— WHAT THE TASK ASKS —
Please give, word for word, the line containing "Tools mit ineffizienten" and every line that comes after it in the data below.

Dataset entries
◇ ◇ ◇ ◇ ◇ ◇ ◇
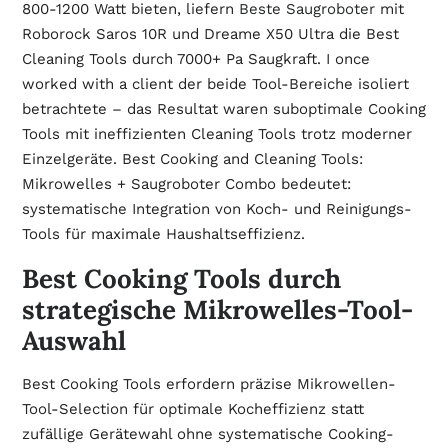
800-1200 Watt bieten, liefern
Beste Saugroboter
mit
Roborock Saros 10R und Dreame X50 Ultra die Best
Cleaning Tools durch 7000+ Pa Saugkraft. I once
worked with a client der beide Tool-Bereiche isoliert
betrachtete – das Resultat waren suboptimale Cooking
Tools mit ineffizienten Cleaning Tools trotz moderner
Einzelgeräte. Best Cooking and Cleaning Tools:
Mikrowelles + Saugroboter Combo bedeutet:
systematische Integration von Koch- und Reinigungs-
Tools für maximale Haushaltseffizienz.
Best Cooking Tools durch
strategische Mikrowelles-Tool-
Auswahl
Best Cooking Tools erfordern präzise Mikrowellen-
Tool-Selection für optimale Kocheffizienz statt
zufällige Gerätewahl ohne systematische Cooking-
◇ ◇ ◇ ◇ ◇ ◇ ◇
— PROBLEM SOLUTION —
Tools mit ineffizienten Cleaning Tools trotz moderner
Einzelgeräte. Best Cooking and Cleaning Tools:
Mikrowelles + Saugroboter Combo bedeutet:
systematische Integration von Koch- und Reinigungs-
Tools für maximale Haushaltseffizienz.
Best Cooking Tools durch
strategische Mikrowelles-Tool-
Auswahl
Best Cooking Tools erfordern präzise Mikrowellen-
Tool-Selection für optimale Kocheffizienz statt
zufällige Gerätewahl ohne systematische Cooking-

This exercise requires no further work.